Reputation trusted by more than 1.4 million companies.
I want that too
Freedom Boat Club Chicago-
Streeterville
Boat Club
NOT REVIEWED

* * *

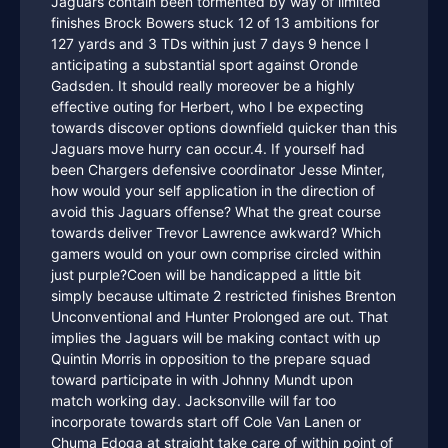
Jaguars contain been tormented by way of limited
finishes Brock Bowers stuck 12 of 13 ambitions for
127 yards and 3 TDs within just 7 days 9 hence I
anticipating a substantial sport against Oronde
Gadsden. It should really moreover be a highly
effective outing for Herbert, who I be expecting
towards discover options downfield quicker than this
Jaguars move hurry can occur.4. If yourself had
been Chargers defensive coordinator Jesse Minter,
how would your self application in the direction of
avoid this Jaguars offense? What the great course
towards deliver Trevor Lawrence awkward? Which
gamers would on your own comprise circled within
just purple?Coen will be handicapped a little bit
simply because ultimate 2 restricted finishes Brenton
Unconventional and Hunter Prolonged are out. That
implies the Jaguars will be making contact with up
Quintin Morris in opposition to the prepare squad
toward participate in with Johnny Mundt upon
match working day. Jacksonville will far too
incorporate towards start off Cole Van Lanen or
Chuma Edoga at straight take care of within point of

WHAT YOU NEED TO DO:
Would you copy, unchanged, the stretch of the records above that begins at the line containing "been Chargers defensive" and ends at the line containing "just purple?Coen will", and only that?

ANSWER FOR THIS EXERCISE:
been Chargers defensive coordinator Jesse Minter,
how would your self application in the direction of
avoid this Jaguars offense? What the great course
towards deliver Trevor Lawrence awkward? Which
gamers would on your own comprise circled within
just purple?Coen will be handicapped a little bit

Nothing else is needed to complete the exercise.